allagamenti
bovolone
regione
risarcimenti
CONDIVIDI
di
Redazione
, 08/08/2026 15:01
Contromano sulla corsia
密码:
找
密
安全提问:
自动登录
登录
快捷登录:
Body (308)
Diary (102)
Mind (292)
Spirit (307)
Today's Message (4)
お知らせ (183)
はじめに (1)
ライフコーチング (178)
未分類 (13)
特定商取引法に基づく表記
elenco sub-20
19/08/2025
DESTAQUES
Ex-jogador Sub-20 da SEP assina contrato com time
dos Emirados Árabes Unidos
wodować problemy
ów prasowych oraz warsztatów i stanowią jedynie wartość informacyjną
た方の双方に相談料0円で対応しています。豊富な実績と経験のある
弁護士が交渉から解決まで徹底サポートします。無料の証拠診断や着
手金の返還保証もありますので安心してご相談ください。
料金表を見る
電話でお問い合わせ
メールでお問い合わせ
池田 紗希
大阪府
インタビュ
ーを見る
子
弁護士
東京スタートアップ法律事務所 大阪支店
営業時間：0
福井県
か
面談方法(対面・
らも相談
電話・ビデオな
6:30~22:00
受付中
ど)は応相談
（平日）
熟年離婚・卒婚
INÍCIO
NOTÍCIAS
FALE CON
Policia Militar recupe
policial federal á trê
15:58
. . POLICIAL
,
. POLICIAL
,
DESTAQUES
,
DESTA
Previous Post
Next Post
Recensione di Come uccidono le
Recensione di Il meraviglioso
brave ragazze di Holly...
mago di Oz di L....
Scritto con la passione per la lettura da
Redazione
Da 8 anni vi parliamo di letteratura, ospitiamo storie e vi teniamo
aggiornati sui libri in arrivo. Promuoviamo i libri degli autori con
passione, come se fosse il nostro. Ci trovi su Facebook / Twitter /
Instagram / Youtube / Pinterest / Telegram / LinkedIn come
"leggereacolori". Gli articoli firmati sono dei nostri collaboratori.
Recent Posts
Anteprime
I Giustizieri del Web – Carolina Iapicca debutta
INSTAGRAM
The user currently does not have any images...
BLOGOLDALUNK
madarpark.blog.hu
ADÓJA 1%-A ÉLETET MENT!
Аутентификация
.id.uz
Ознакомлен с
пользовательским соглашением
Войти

### Requirement:
Filter the listing above for the string "passione" and copy every matching line.

### Solution for this exercise:
Scritto con la passione per la lettura da
passione, come se fosse il nostro. Ci trovi su Facebook / Twitter /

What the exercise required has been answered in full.